Martha. All I can truly say is Holy Shit (no pun intended with regards to her death 🙂 What a mean and incredibly small woman to still want to spew her ugliness from beyond the grave. Such an incredible story and truly a cautionary tale of how NOT to live.
I think forgiveness is a good thing, but I think good ol’ anger is a good place to begin. I think I tend to try to get to forgiveness and understanding too soon and end up leapfrogging past very legitimate first emotions, like pure pissed-off, and very legitimate, anger.
I’ll meet you on that fresh beach!
You’re on! I’ve returned to potting as it’s my happy place. I can work all day and not have a negative thought.
I was surprised when her only daughter declared that her mom “was not a nice person who trashed everyone behind their back.” The whole family thought she was a very caring, considerate, outgoing person.
She also bad mouthed her daughter behind her back and told me that she saved their marriage by offering to “make it worth his while” if Ray stayed with her … promised to payoff their mortgage when she passed. She said there would be “no divorce on her watch.” Since she passed, I found out she went to Toronto to give up her first born son, came back, married the deadbeat father, then divorced him a year later. A few years later she proposed to Fred, who married her.
Appearances were important, don’t you know. I think Val spent it all on a new truck with a fancy 5th wheel (big sucker), new car, new boat, etc. Now she can work on her “bucket list” as she hit the jackpot.
Yeah, I’m not into forgiveness just yet.
Why are you so hard on yourself? It’s not your fault that your sister has problems and you can’t fix them. Easy for me to say, you say. No I’ve also learned the hard way, There comes a time where a person has to let go or go crazy. And frankly life is too short. Sail that anger, guilt, and all that crap into the ocean and spend time with people who love you.
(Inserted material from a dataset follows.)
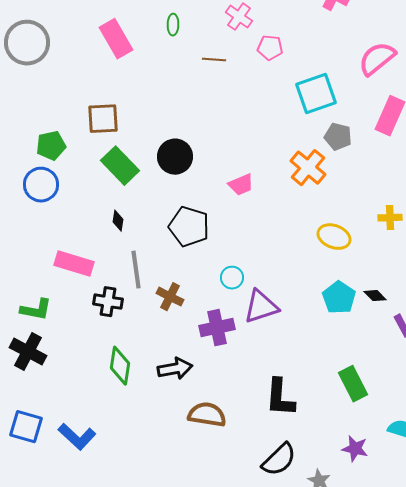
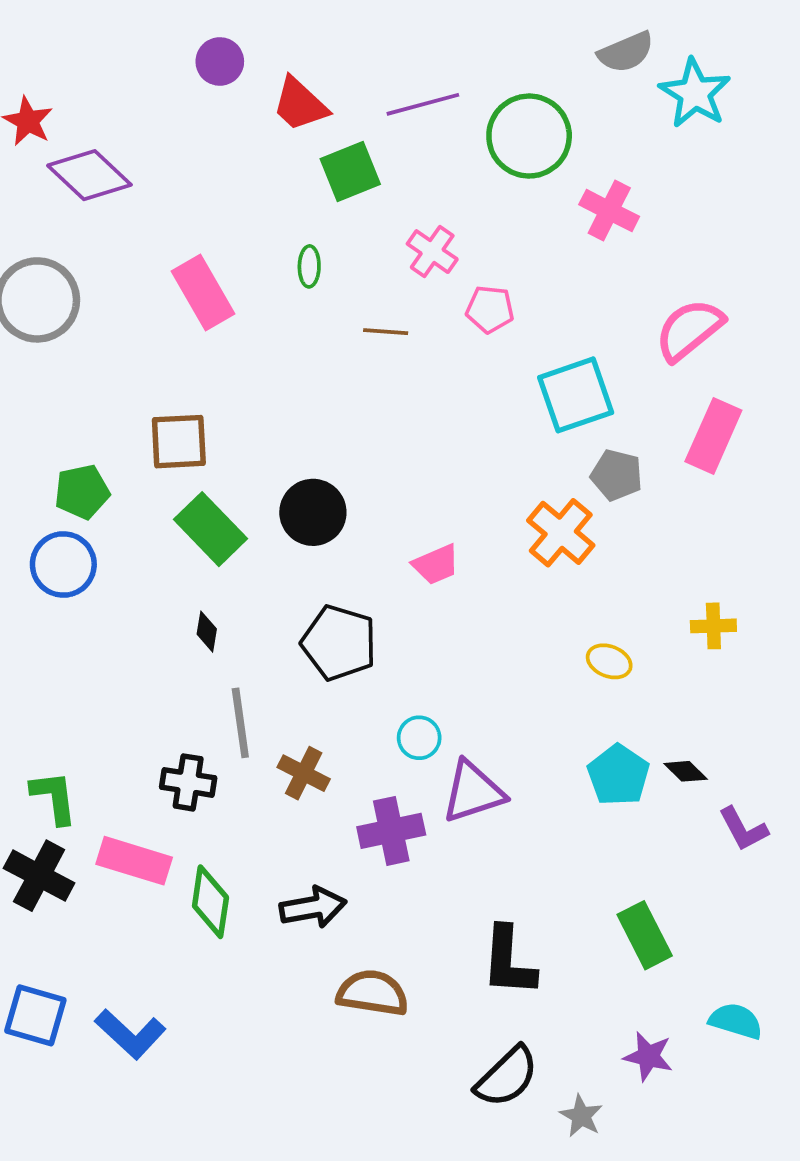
yellow ellipse: (334, 237) -> (609, 661), size x0.7
pink rectangle: (74, 264) -> (134, 861), moved
green L-shape: (36, 310) -> (54, 797), turned -108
Amen Tina! I’m learning, but apparently I’m a bit of a slow learner. I was smiling as I read your comment and I’m smiling even harder as I write this reply as I read your comments again.
Thank you. I really love your thoughts about ‘sailing that anger, guilt and all that crap into the ocean’. I have really limited my exposure to her and the manipulation that comes from addiction.
I am choosing to be with people who are capable of love.